Pa. gets home-field advantage at LLWS

MILL HALL, Pa. (AP) - August 16, 2011

The regulars will be watching the Little League World Series.

Youth baseball's marquee tournament is played on what's supposed to be a neutral field, though the Keystone Little League team from Clinton County, Pa., will have what amounts to a home-field advantage when they take the field later this week in South Williamsport, just about 30 miles from their home.

The 16-team World Series starts Thursday, and the Pennsylvania squad makes its debut Friday night against LaGrange, Ky.

"No BINGO Friday 8-19," the sign in front of the Mill Hall fire hall read Monday night. "Going to watch Keystone play ball."

It's big news in this rural, blue-collar region of central Pennsylvania, which has a rich history with Little League baseball. Williamsport is the birthplace of the organization.

Hours after defeating Paramus, N.J., 5-2, in the Mid-Atlantic region final in Bristol, Conn., Pennsylvania received a hero's welcome when they pulled into Williamsport after a five-hour bus ride Monday. Hundreds of people lined the route in the rain before the bus pulled into the sprawling Little League complex across the river in South Williamsport with a police escort.

"It's overwhelming," manager Bill Garbrick said in a phone interview Tuesday. "The kids are just eating it up, seeing the lines of people. I'm sure seeing that crowd on Friday night will be a big confidence booster."

It's already been a long couple days for Pennsylvania, which had to finish the championship game Monday after the game was suspended Sunday by rain.

Not that third baseman-pitcher Cole Reeder or his teammates were tired from the long schedule.

"No one really slept," the 13-year-old said about the anxious bus trip to the World Series.

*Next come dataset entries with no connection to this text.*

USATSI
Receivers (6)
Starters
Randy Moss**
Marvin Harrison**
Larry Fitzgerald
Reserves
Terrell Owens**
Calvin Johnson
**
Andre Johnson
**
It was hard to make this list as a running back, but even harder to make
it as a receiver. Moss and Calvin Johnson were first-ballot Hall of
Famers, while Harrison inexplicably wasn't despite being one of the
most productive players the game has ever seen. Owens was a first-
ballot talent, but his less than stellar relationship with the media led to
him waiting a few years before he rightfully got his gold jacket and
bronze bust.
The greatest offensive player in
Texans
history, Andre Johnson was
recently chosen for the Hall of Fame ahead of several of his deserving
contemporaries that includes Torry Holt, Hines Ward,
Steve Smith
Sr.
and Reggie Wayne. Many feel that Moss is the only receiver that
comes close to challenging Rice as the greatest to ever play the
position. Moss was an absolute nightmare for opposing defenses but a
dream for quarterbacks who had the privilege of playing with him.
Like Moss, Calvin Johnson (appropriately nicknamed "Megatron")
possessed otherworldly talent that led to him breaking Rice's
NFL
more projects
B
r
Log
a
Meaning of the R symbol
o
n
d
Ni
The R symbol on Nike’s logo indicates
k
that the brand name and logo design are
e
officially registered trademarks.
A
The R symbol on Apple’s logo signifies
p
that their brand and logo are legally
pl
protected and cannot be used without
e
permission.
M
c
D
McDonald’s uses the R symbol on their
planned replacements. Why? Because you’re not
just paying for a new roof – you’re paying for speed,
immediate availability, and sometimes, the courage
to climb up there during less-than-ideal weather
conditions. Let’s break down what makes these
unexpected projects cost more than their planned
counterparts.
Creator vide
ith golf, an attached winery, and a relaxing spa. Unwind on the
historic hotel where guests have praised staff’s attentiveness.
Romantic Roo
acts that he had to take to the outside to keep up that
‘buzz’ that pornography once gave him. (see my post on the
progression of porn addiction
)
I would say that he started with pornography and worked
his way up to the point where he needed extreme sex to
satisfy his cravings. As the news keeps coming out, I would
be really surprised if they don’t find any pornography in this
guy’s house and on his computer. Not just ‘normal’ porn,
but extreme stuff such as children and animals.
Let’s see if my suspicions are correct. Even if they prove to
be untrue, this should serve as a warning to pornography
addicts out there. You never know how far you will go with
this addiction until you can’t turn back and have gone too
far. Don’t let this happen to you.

The Pennsylvania players are already familiar with the Little League complex, having played district playoff games there this year and previous seasons. That may help their cause, as well.

A team from State College, Pa., about 60 miles southwest of Williamsport, advanced to the Mid-Atlantic region finals in 2001 before being defeated by a squad from New York City - one eventually disqualified after it was discovered that star pitcher Danny Almonte was 14.

The last Williamsport area team to make it to the series was the city's Newberry league team in 1969. Lock Haven won the Little League World Series in 1948.

Little League officials, not surprisingly, are preparing for a big crowd Friday. The game, initially scheduled for 5 p.m. at Volunteer Stadium, the smaller of the two venues for the World Series with a capacity of 6,000, was moved late Monday to 8 p.m. at Lamade Stadium. That venue can seat 9,000, but also accommodate another 35,000 more on the grassy, terraced hill above the outfield.

Kentucky coach Brad Bates' club estimates about 150 to 200 family members and fans will travel to Pennsylvania for Friday's game. Seeking more support, Bates also jokingly asked for any "Kentuckian who is an SEC fan" and lives in the mid-Atlantic to root on the little sluggers from LaGrange.

"We may be a little bit of an underdog, but that's OK," Bates said. "I'm sure our fans are going to be excited to be here."